» Supplied material
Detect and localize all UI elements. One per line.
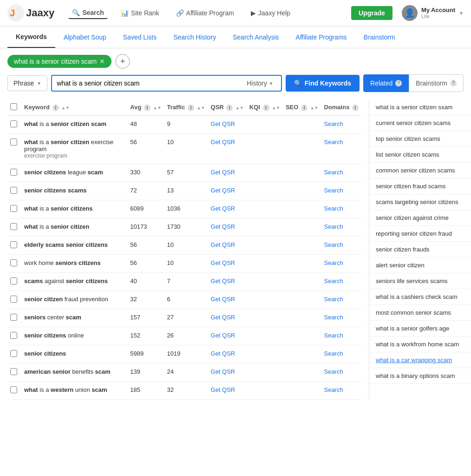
active-search-tab[interactable]: what is a senior citizen scam ✕ (7, 55, 111, 68)
brainstorm-info-icon[interactable]: ? (450, 80, 457, 86)
phrase-dropdown[interactable]: Phrase ▼ (7, 75, 47, 91)
get-qsr-link[interactable]: Get QSR (211, 241, 236, 248)
related-item[interactable]: what is a car wrapping scam (369, 352, 471, 368)
sub-nav-alphabet-soup[interactable]: Alphabet Soup (55, 27, 115, 47)
row-checkbox[interactable] (10, 296, 17, 303)
search-link[interactable]: Search (324, 386, 343, 393)
get-qsr-link[interactable]: Get QSR (211, 350, 236, 357)
search-link[interactable]: Search (324, 350, 343, 357)
nav-help[interactable]: ▶ Jaaxy Help (247, 7, 294, 19)
row-checkbox[interactable] (10, 314, 17, 321)
row-checkbox[interactable] (10, 259, 17, 266)
search-link[interactable]: Search (324, 332, 343, 339)
related-item[interactable]: alert senior citizen (369, 258, 471, 273)
related-item[interactable]: what is a senior golfers age (369, 321, 471, 337)
sub-nav-search-history[interactable]: Search History (165, 27, 224, 47)
get-qsr-link[interactable]: Get QSR (211, 278, 236, 284)
get-qsr-link[interactable]: Get QSR (211, 259, 236, 266)
row-checkbox[interactable] (10, 169, 17, 176)
related-item[interactable]: senior citizen frauds (369, 242, 471, 258)
related-item[interactable]: most common senior scams (369, 305, 471, 321)
nav-affiliate[interactable]: 🔗 Affiliate Program (172, 7, 238, 19)
sub-nav-affiliate-programs[interactable]: Affiliate Programs (288, 27, 355, 47)
get-qsr-link[interactable]: Get QSR (211, 139, 236, 145)
related-item[interactable]: what is a binary options scam (369, 368, 471, 384)
search-link[interactable]: Search (324, 139, 343, 145)
related-item[interactable]: common senior citizen scams (369, 163, 471, 178)
qsr-info-icon[interactable]: i (226, 105, 233, 111)
account-area[interactable]: 👤 My Account Lite ▼ (402, 5, 464, 21)
qsr-sort-icon[interactable]: ▲▼ (236, 106, 244, 110)
search-link[interactable]: Search (324, 223, 343, 230)
seo-info-icon[interactable]: i (301, 105, 307, 111)
brainstorm-tab[interactable]: Brainstorm ? (409, 74, 464, 92)
related-item[interactable]: what is a senior citizen sxam (369, 99, 471, 115)
get-qsr-link[interactable]: Get QSR (211, 314, 236, 321)
row-checkbox[interactable] (10, 205, 17, 212)
get-qsr-link[interactable]: Get QSR (211, 368, 236, 375)
domains-info-icon[interactable]: i (352, 105, 359, 111)
keyword-sort-icon[interactable]: ▲▼ (61, 106, 70, 110)
sub-nav-keywords[interactable]: Keywords (7, 26, 55, 48)
row-checkbox[interactable] (10, 350, 17, 357)
kqi-sort-icon[interactable]: ▲▼ (272, 106, 280, 110)
get-qsr-link[interactable]: Get QSR (211, 169, 236, 176)
search-link[interactable]: Search (324, 296, 343, 303)
keyword-info-icon[interactable]: i (52, 105, 59, 111)
avg-sort-icon[interactable]: ▲▼ (153, 106, 162, 110)
search-input[interactable] (57, 76, 244, 91)
related-item[interactable]: what is a workfrom home scam (369, 337, 471, 352)
row-checkbox[interactable] (10, 223, 17, 230)
traffic-sort-icon[interactable]: ▲▼ (197, 106, 205, 110)
search-link[interactable]: Search (324, 205, 343, 212)
row-checkbox[interactable] (10, 386, 17, 393)
related-link[interactable]: what is a car wrapping scam (376, 357, 452, 364)
related-item[interactable]: current senior citizen scams (369, 115, 471, 131)
select-all-checkbox[interactable] (10, 103, 17, 110)
upgrade-button[interactable]: Upgrade (351, 6, 392, 20)
add-tab-button[interactable]: + (115, 54, 130, 69)
row-checkbox[interactable] (10, 120, 17, 127)
get-qsr-link[interactable]: Get QSR (211, 120, 236, 127)
close-tab-icon[interactable]: ✕ (99, 58, 105, 65)
related-item[interactable]: reporting senior citizen fraud (369, 226, 471, 242)
row-checkbox[interactable] (10, 139, 17, 145)
row-checkbox[interactable] (10, 368, 17, 375)
row-checkbox[interactable] (10, 332, 17, 339)
related-item[interactable]: senior citizen against crime (369, 210, 471, 226)
search-link[interactable]: Search (324, 259, 343, 266)
row-checkbox[interactable] (10, 187, 17, 194)
search-link[interactable]: Search (324, 278, 343, 284)
sub-nav-brainstorm[interactable]: Brainstorm (355, 27, 404, 47)
row-checkbox[interactable] (10, 278, 17, 284)
search-link[interactable]: Search (324, 120, 343, 127)
avg-info-icon[interactable]: i (144, 105, 150, 111)
related-item[interactable]: seniors life services scams (369, 273, 471, 289)
related-item[interactable]: senior citizen fraud scams (369, 178, 471, 194)
get-qsr-link[interactable]: Get QSR (211, 205, 236, 212)
history-dropdown[interactable]: History ▼ (244, 79, 276, 87)
find-keywords-button[interactable]: 🔍 Find Keywords (286, 75, 360, 92)
search-link[interactable]: Search (324, 169, 343, 176)
get-qsr-link[interactable]: Get QSR (211, 332, 236, 339)
search-link[interactable]: Search (324, 368, 343, 375)
sub-nav-saved-lists[interactable]: Saved Lists (115, 27, 165, 47)
related-item[interactable]: what is a cashiers check scam (369, 289, 471, 305)
related-item[interactable]: top senior citizen scams (369, 131, 471, 147)
get-qsr-link[interactable]: Get QSR (211, 386, 236, 393)
related-item[interactable]: list senior citizen scams (369, 147, 471, 163)
get-qsr-link[interactable]: Get QSR (211, 187, 236, 194)
get-qsr-link[interactable]: Get QSR (211, 296, 236, 303)
nav-site-rank[interactable]: 📊 Site Rank (117, 7, 163, 19)
related-info-icon[interactable]: ? (395, 80, 402, 86)
search-link[interactable]: Search (324, 241, 343, 248)
nav-search[interactable]: 🔍 Search (68, 7, 108, 19)
search-link[interactable]: Search (324, 187, 343, 194)
get-qsr-link[interactable]: Get QSR (211, 223, 236, 230)
traffic-info-icon[interactable]: i (188, 105, 194, 111)
related-item[interactable]: scams targeting senior citizens (369, 194, 471, 210)
kqi-info-icon[interactable]: i (263, 105, 269, 111)
seo-sort-icon[interactable]: ▲▼ (310, 106, 319, 110)
sub-nav-search-analysis[interactable]: Search Analysis (224, 27, 288, 47)
row-checkbox[interactable] (10, 241, 17, 248)
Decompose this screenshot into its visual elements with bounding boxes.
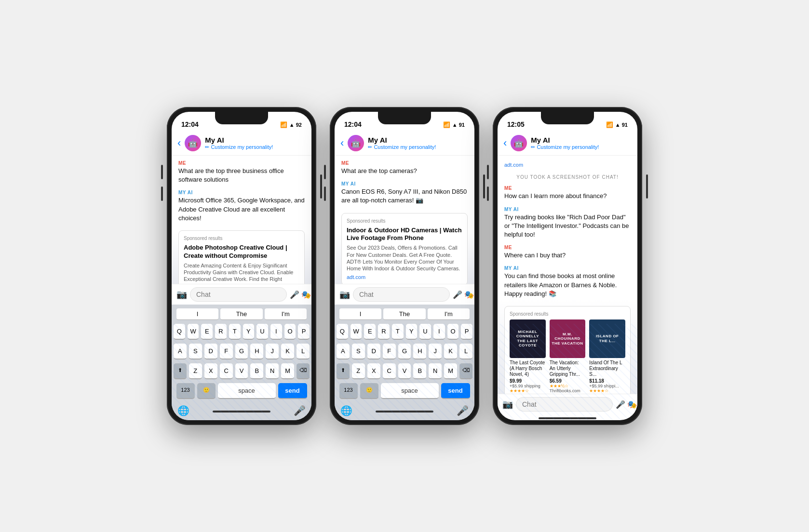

» Activity
Look through the data above. Find each line with the string "wrapping" and copy it.

» Reply to the exercise
related-item[interactable]: what is a car wrapping scam (369, 352, 471, 368)
related-link[interactable]: what is a car wrapping scam (376, 357, 452, 364)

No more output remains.